Excerpts from a dataset ::
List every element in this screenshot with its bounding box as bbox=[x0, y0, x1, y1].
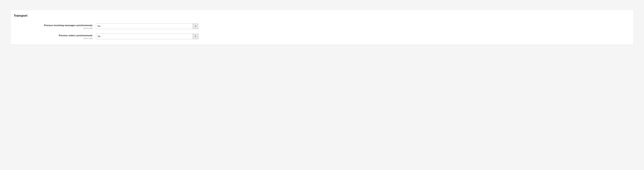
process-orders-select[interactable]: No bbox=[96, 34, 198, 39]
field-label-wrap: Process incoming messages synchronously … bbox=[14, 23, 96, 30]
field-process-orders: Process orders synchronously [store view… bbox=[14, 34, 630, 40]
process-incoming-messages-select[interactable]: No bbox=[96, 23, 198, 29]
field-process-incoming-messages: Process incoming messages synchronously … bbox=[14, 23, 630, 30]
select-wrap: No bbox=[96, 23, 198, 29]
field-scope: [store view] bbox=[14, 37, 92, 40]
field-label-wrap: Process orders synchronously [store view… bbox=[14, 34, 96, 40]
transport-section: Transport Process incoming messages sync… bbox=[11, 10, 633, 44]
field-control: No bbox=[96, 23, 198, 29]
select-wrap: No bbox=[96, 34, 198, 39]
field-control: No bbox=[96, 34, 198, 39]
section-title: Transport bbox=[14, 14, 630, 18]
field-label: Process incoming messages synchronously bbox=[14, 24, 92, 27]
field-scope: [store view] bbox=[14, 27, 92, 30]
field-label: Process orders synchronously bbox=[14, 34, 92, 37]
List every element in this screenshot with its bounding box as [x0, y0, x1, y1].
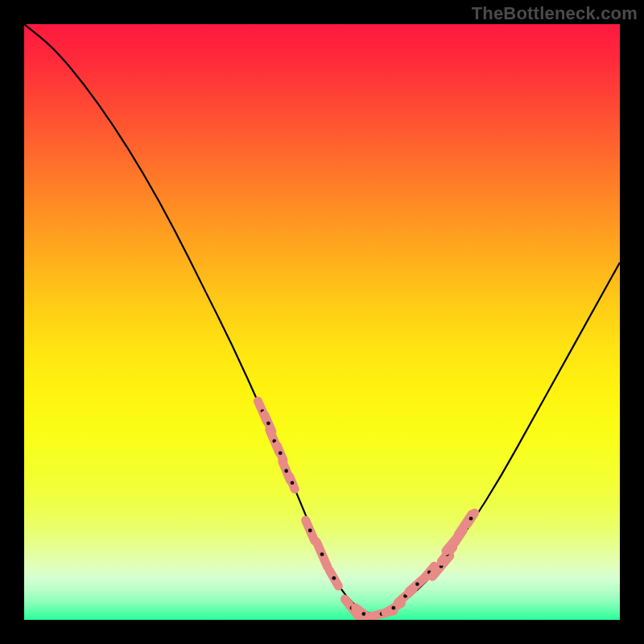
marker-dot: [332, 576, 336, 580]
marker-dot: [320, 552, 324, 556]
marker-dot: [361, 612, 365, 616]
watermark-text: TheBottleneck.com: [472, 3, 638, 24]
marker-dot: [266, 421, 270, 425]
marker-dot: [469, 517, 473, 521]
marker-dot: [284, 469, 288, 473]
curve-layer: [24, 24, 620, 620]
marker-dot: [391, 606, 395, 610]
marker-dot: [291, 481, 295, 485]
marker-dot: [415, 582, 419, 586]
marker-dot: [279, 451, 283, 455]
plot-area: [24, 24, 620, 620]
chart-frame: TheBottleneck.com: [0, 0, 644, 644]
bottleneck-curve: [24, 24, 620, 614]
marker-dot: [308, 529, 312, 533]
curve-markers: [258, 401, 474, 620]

* * *

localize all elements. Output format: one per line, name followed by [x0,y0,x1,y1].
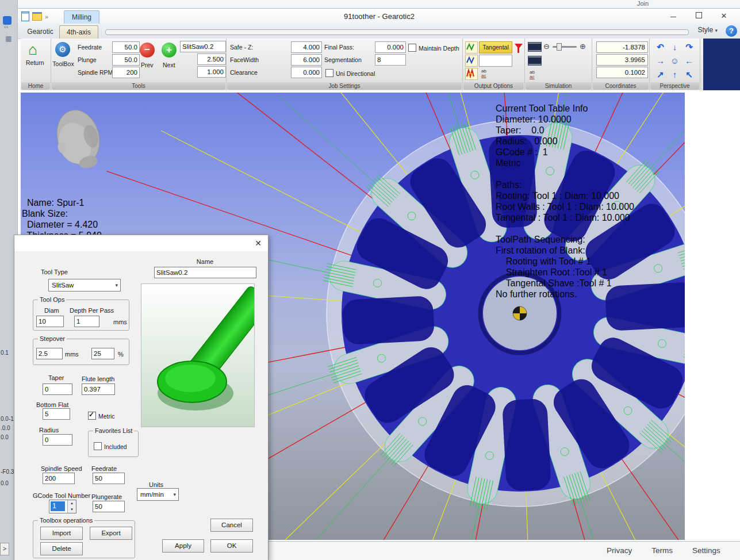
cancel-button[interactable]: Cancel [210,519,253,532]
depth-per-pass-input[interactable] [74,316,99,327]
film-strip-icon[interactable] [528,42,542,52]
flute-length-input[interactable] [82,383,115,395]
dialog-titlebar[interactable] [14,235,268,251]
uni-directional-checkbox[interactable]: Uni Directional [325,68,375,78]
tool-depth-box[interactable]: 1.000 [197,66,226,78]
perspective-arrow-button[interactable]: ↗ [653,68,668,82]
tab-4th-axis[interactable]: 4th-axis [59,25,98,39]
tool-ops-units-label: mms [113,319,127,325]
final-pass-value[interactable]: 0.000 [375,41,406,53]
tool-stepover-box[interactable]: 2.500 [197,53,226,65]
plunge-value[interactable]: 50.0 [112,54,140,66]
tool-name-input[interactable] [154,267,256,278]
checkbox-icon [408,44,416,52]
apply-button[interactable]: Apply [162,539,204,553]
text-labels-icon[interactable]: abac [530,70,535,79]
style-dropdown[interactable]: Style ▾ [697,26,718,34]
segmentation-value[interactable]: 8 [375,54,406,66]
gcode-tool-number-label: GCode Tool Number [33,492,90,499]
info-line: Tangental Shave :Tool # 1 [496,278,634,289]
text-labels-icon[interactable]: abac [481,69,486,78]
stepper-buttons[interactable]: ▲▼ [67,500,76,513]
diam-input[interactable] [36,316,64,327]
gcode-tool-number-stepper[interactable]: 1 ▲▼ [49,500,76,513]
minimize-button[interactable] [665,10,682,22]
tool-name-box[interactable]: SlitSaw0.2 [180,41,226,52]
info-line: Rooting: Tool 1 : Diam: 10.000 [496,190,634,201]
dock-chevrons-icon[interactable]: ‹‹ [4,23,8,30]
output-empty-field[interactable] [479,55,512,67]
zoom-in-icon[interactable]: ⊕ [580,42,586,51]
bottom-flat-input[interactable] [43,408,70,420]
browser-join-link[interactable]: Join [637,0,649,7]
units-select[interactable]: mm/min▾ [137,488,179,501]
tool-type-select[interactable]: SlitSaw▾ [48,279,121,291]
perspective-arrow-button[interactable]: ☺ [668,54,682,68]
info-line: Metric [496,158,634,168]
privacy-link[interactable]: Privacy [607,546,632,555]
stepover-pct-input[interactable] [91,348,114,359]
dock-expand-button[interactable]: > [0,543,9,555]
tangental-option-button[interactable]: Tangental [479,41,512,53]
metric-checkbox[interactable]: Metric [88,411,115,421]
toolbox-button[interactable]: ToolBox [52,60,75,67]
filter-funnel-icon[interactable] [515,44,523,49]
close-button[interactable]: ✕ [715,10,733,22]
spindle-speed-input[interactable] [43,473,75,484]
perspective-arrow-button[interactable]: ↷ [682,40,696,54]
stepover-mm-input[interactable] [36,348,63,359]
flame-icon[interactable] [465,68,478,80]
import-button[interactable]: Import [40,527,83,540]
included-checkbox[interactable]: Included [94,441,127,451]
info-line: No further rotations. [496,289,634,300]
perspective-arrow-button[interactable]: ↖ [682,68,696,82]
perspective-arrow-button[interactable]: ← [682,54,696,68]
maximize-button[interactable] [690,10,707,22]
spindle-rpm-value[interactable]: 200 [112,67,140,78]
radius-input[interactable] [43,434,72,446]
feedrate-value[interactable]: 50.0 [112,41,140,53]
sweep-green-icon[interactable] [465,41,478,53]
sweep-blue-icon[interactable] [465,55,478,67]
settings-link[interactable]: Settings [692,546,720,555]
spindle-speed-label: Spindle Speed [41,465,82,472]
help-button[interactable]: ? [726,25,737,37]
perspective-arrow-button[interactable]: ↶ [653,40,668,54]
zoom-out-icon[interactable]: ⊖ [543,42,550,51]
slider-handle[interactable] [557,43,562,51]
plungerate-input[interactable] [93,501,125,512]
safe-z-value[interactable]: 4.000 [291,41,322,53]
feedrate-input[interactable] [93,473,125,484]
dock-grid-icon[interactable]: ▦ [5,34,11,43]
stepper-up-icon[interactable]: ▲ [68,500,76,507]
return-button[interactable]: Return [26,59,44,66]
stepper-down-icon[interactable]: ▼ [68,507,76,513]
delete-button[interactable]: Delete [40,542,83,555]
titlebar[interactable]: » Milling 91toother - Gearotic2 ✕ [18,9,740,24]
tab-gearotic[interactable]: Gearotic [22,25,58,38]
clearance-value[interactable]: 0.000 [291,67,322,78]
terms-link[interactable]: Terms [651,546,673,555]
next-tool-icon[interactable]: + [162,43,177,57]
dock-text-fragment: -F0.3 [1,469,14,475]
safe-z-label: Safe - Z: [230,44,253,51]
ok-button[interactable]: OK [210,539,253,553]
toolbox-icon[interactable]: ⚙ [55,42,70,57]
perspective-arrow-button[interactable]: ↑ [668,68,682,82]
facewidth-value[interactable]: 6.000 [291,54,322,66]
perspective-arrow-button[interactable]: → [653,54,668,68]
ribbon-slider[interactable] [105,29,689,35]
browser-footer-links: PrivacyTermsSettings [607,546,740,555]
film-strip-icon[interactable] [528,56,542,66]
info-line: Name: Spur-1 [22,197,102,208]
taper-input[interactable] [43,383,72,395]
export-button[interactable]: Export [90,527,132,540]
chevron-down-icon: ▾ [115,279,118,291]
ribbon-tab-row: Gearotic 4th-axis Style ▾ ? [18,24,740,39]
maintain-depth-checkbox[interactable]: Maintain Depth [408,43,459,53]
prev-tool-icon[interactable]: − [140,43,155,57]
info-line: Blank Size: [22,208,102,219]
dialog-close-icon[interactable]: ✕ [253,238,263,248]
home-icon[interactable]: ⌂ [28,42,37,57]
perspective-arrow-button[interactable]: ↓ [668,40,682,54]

* * *

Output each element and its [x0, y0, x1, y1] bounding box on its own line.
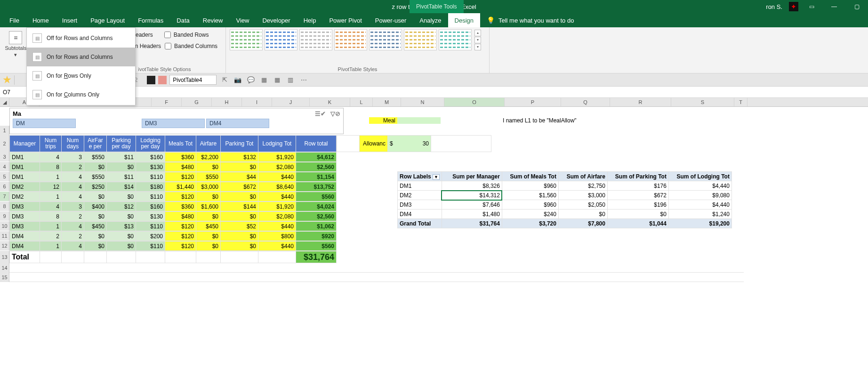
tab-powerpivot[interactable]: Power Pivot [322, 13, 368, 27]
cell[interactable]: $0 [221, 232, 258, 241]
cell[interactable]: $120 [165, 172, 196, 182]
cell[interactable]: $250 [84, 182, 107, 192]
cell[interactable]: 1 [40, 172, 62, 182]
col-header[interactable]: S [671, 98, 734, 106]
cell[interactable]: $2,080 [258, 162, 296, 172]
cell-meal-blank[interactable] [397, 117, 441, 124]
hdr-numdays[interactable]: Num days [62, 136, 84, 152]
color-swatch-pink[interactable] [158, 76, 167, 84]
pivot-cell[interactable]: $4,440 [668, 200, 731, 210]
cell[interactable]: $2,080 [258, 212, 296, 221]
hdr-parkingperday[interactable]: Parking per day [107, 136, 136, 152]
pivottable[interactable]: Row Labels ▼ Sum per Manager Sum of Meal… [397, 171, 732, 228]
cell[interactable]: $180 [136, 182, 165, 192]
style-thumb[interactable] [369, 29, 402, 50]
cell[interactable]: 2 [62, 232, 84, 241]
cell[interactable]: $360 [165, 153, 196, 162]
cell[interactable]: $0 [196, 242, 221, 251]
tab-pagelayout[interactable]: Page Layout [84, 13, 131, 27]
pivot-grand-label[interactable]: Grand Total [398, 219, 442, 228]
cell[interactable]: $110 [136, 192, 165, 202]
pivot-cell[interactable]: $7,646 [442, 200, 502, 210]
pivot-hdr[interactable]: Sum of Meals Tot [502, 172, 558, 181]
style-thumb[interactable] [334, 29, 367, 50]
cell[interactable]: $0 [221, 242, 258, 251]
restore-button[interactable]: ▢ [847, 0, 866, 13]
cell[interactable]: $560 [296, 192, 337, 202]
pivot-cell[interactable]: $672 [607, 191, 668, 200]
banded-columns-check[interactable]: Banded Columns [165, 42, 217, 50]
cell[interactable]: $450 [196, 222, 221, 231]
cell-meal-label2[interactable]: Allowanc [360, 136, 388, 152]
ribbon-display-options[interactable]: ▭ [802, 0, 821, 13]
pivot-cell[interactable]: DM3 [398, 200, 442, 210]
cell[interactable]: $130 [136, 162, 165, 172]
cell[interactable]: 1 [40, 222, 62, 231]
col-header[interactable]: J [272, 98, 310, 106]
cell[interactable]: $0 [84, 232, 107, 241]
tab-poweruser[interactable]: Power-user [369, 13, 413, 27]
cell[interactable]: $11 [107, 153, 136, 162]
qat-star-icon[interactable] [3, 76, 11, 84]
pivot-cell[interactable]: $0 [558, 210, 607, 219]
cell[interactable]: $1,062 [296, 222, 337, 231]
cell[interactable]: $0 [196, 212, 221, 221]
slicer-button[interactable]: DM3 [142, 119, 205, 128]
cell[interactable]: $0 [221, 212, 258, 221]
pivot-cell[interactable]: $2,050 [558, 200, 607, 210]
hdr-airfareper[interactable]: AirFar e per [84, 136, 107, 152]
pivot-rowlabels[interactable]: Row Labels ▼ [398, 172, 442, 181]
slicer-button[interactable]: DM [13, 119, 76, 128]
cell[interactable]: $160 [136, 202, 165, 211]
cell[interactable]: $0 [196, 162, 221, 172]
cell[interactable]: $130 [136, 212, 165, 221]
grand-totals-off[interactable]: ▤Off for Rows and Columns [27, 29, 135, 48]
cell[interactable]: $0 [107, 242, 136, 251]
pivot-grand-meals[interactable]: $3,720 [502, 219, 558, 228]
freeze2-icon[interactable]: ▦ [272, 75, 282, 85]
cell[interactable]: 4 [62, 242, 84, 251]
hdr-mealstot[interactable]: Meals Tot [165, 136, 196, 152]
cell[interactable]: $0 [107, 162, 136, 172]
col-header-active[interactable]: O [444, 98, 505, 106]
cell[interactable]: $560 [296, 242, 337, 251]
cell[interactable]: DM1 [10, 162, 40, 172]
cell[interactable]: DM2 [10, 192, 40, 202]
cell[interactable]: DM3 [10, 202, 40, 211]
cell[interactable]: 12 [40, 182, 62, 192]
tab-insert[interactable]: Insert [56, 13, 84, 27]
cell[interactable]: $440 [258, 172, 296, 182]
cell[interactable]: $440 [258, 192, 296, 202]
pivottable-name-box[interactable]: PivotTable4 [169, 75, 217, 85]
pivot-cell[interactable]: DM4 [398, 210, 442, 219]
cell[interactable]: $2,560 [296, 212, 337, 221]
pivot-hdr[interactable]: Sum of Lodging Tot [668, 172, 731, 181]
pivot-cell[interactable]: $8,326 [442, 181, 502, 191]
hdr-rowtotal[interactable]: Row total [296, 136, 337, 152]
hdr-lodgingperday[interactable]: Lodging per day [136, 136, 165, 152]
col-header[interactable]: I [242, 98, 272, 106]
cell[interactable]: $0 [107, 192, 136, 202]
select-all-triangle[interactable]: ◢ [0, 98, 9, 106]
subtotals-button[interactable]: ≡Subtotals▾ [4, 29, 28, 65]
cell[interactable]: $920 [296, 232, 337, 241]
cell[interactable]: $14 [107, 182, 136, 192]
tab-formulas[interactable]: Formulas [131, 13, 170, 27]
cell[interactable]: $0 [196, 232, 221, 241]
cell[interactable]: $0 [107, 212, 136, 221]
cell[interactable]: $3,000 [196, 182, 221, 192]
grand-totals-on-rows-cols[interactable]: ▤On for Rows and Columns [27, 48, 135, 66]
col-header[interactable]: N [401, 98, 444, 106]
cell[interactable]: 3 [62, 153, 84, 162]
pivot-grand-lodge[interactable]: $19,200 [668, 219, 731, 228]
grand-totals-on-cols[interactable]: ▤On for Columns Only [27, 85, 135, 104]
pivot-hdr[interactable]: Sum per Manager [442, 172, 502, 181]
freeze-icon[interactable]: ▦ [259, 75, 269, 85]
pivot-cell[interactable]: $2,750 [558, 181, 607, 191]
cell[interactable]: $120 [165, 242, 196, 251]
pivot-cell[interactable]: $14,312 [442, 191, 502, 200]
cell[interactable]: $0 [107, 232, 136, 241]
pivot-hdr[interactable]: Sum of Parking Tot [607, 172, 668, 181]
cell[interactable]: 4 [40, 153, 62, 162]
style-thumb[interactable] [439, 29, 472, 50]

Task details :: In the entries above, find each line containing the string "text" and copy it.

Task result ::
watermark-text: TheBottleneck.com: [472, 3, 638, 24]
text-labels-icon[interactable]: abac [530,70,535,79]
text-labels-icon[interactable]: abac [481,69,486,78]
dock-text-fragment: -F0.3 [1,469,14,475]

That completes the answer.